Key implications: The Commissioner develops the fundamental principle that a party is to perform a contract in accordance with its terms in his finding that if you offer another party a stipulated fee, discount or rate, you must have the administration and IT systems in place to deliver that promise before you make the offer. To do otherwise may be misleading or deceptive conduct. If you do not deliver what you have offered, you must rectify the consequences of default as soon as possible.
The Commissioner also identified that senior executives within an organisation may be held accountable for ensuring the organisation’s administration and IT systems were in place, and it is not acceptable that there is a disaggregation or delegation of responsibility to different internal teams.
Commissioner Hayne makes a number of sweeping superannuation recommendations that will have broader implications for the financial services industry.

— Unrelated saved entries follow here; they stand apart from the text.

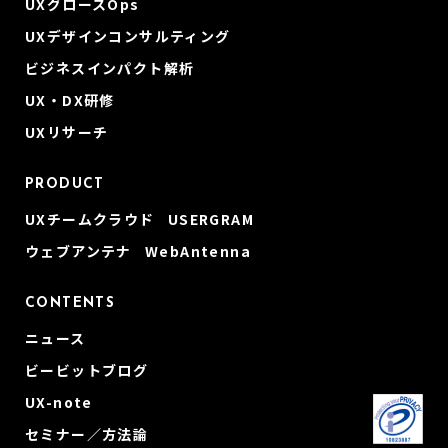
UXグロースOps
UXデザインコンサルティング
ビジネスインパクト解析
UX・DX研修
UXリサーチ
PRODUCT
UXチームクラウド USERGRAM
ウェブアンテナ WebAntenna
CONTENTS
ニュース
ビービットブログ
UX-note
セミナー／方法論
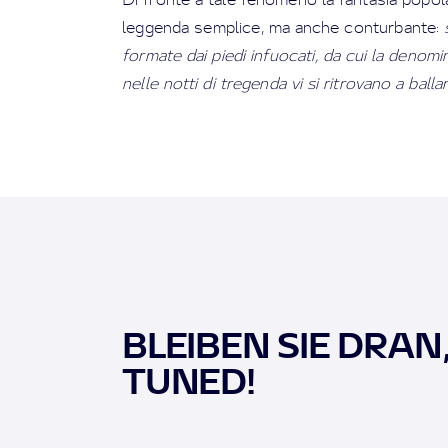
leggenda semplice, ma anche conturbante:
formate dai piedi infuocati, da cui la denomi
nelle notti di tregenda vi si ritrovano a balla
BLEIBEN SIE DRAN
TUNED!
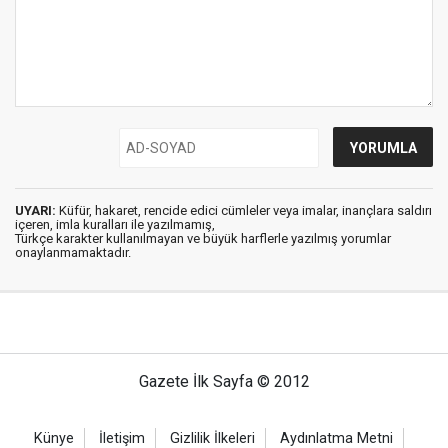
UYARI:
Küfür, hakaret, rencide edici cümleler veya imalar, inançlara saldırı
içeren, imla kuralları ile yazılmamış,
Türkçe karakter kullanılmayan ve büyük harflerle yazılmış yorumlar
onaylanmamaktadır.
Gazete İlk Sayfa © 2012
Künye
İletişim
Gizlilik İlkeleri
Aydınlatma Metni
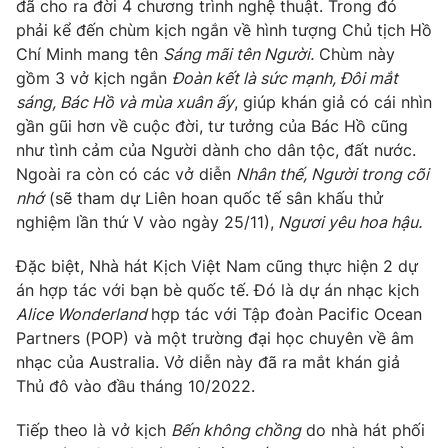
đã cho ra đời 4 chương trình nghệ thuật. Trong đó
phải kể đến chùm kịch ngắn về hình tượng Chủ tịch Hồ
Chí Minh mang tên
Sáng mãi tên Người.
Chùm này
gồm 3 vở kịch ngắn
Đoàn kết là sức mạnh, Đôi mắt
THỜI BÁO VTV
sáng, Bác Hồ và mùa xuân ấy
, giúp khán giả có cái nhìn
gần gũi hơn về cuộc đời, tư tưởng của Bác Hồ cũng
như tình cảm của Người dành cho dân tộc, đất nước.
Ngoài ra còn có các vở diễn
Nhân thế, Người trong cõi
Theo dõi báo trên
nhớ
(sẽ tham dự Liên hoan quốc tế sân khấu thử
nghiệm lần thứ V vào ngày 25/11),
Ngươi yêu hoa hậu.
Cơ quan chủ quản:
Đài Truyền hình Việt Nam
Đặc biệt, Nhà hát Kịch Việt Nam cũng thực hiện 2 dự
Cơ quan báo chí:
Thời báo VTV
án hợp tác với bạn bè quốc tế. Đó là dự án nhạc kịch
Giấy phép hoạt động báo in và báo điện tử số 483/GP-BTTTT
Alice Wonderland
hợp tác với Tập đoàn Pacific Ocean
cấp ngày 29/12/2023
Partners (POP) và một trường đại học chuyên về âm
Tổng Biên tập:
Vũ Thanh Thủy
nhạc của Australia. Vở diễn này đã ra mắt khán giả
Phó Tổng Biên tập:
Nguyễn Thị Mỹ Hạnh, Phạm Quốc Thắng,
Thủ đô vào đầu tháng 10/2022.
Nguyễn Trọng Ninh
Tiếp theo là vở kịch
Bến không chồng
do nhà hát phối
Tổng đài VTV:
024.38 355 931 - 024.38 355 932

Given the conflicts that can and do arise in the sector, the Report recommends that the trustee of a superannuation fund should be prohibited from acting in any other capacity and should be solely focused on the performance of its duties as a superannuation fund trustee. This is directly targeting the trustee entities in the sector that are dual regulated – both as trustees of a superannuation fund and as responsible entities of a managed investment scheme. The Government has indicated its support for this recommendation and, if legislated, this change will require a number of dual regulated entities to reorganise their affairs.
In a welcome move for proponents of lifting the governance standards in the superannuation sector, Commissioner Hayne has also recommended that the existing Banking Executive Accountability Regime (BEAR) – which clarifies standards of accountability and governance in the banking sector – be extended to apply to all APRA-regulated institutions. He indicates that, given its significance to the Australian economy, the extension should start with the superannuation sector and after a sufficient period for the regulator and regulated to prepare for such an extension of the BEAR.
Commissioner Hayne has also recommended that the BEAR be jointly administered by APRA and ASIC, with the latter assuming responsibility for the consumer protection and market conduct aspects of it. The Government has not only supported this recommendation but has taken it a step further by suggesting that the new BEAR (administered by ASIC) will apply to all Australian financial services licensees, Australian Credit licensees, market operators, and clearing settlement facilities. In other words, if legislated, the new BEAR will also apply to non-prudentially regulated entities.
Key implications: Given the relative infancy of the BEAR and its impact in the banking sector, it remains to be seen whether these recommendations relating to the BEAR will bring about a positive change in the broader financial services industry. Previous regulatory attempts to streamline the regulation of financial products and services have not always generated better outcomes for consumers, nor the industry at large.
As Commissioner Hayne himself concedes, culture plays a significant part: “[c]ulture, governance and remuneration march together. Improvements in one area will reinforce improvements in others; inaction in one area will undermine progress in others”.